Councilmember Larry Roth made a pitch to have Farm Life School Road completed as a four-lane roadway, including expansion of the old concrete bridge north of the property, as a solution to increasing traffic at that important intersection.
The Art Board chair noted the funding of a private sculpture art piece in the project’s packet, implicitly recommending a direct contribution to the APP fund instead in order to better plan City art placement. Council ultimately approved the plans as presented for this commercial project.
Two first reading development applications were advanced by Council. An assisted living facility sought rezoning to R-4 (hotel) for its project, south of the new Sunnylea shopping center on Campbell Drive west of Farm Life School Road. The ‘Portofino Park’ facility plans 84 beds, 158 independent units, and 24 ‘memory units’ on its 13.63 acre site.

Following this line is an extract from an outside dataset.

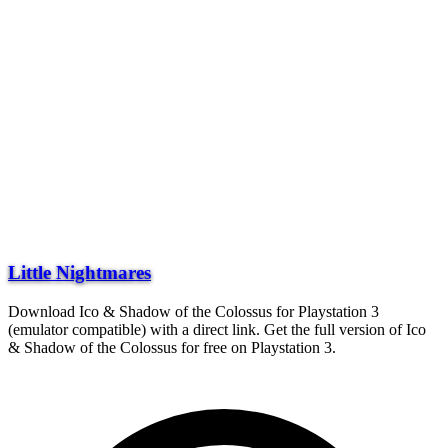
Little Nightmares
Download Ico & Shadow of the Colossus for Playstation 3
(emulator compatible) with a direct link. Get the full version of Ico
& Shadow of the Colossus for free on Playstation 3.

Galileo Properties proposes to build a retail shopping space on 1.77 acres behind the shopping plaza on the corner of Campbell Drive and Farm Life School Road. It agreed to restrict southbound access to the property with a right-turn only exit lane due to the street narrowing to two lanes at that point. Councilmembers and public comments also raised the issue of intense traffic congestion at the site. The developer plans an internal connection to the front plaza, owning both properties, in an effort to ease congestion.

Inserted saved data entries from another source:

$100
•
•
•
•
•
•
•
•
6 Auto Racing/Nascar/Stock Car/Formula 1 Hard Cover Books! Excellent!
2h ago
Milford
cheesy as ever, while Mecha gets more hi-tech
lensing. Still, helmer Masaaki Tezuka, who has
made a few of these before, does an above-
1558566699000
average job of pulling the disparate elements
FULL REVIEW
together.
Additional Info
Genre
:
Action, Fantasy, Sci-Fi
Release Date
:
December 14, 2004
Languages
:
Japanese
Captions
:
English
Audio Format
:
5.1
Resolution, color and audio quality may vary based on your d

The D.R. Horton Parker Point project, asking for six variances, one special exception, a site plan, and tentative plat, were all deferred by the developer for this meeting. The development on 42 acres off Mowry Drive near Farm Life School Road proposed 377 residences composed of 280 townhomes and 97 single family homes on limited lots.
Council accepted Target’s transportation fair share agreement, paying the City $189,844 to mitigate traffic considered overcapacity in the area.

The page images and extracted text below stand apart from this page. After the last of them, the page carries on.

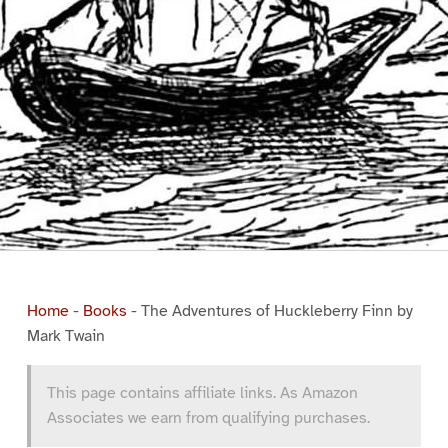
Home
-
Books
-
The Adventures of Huckleberry Finn by
Mark Twain
This page contains affiliate links. As Amazon
Associates we earn from qualifying purchases.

Council approved a staff proposal to negotiate a parks master plan for the City with a budget of $155,000. Two firms are competing to provide this assessment of the City’s programs and facilities to enhance park services.
Staff brought a unique project to Council for a memorandum of understanding with a company that wants to start a crypto mining operation.
The proposal is to build Blockchain Technology Park near the Speedway for siting of heavy-duty computer banks requiring 10 megawatts of electric power annually.
For perspective, the City’s heaviest electric user is Homestead Hospital at up to 3 megawatts of electricity annually.
The Esperanza Opportunity Zone Fund offers to pay monthly 3.5 cents per kilo-watt hour, with a year end 2.0 cent kilowatt-hour adjustment for actual use. Current commercial energy rates are 8.7 cents per kilowatt hour. Esperanza proposes paying $5 million in unrestricted City funding over ten years plus other community-based educational donations.
Councilmembers found that while it added no new jobs, the proposal presented the potential of huge revenue gains for the City as well as the chance of real national exposure for Homestead. The question was whether future users could insist on the same electric costs negotiated by Esperanza.
Staff proposed hiring a consultant to crunch the numbers, planning to give Council the results in six to eight weeks. Council agreed to pursue that study leading to a potential MOU, urging staff to push hard for a fast determination of costs.
At the end of the meeting, Mayor Steve Losner offered a discussion resolution in opposition to moving the UDB to bring 800 new acres forward for long-range development. The land is near the City, northeast of the Air
Reserve Base, south of the turnpike, in an area of coastal wetlands. County staff opposed the move but did not testify at the hearing. Miami-Dade Commissioners by a vote of nine to three referred the proposal to state agencies for review.
When the suggested opposition resolution failed to get a second, Council was adjourned.
Sitting as the Community Redevelopment Agency (CRA) Board, Council approved a $34,966 contract for painting business storefronts in the City’s Historic District.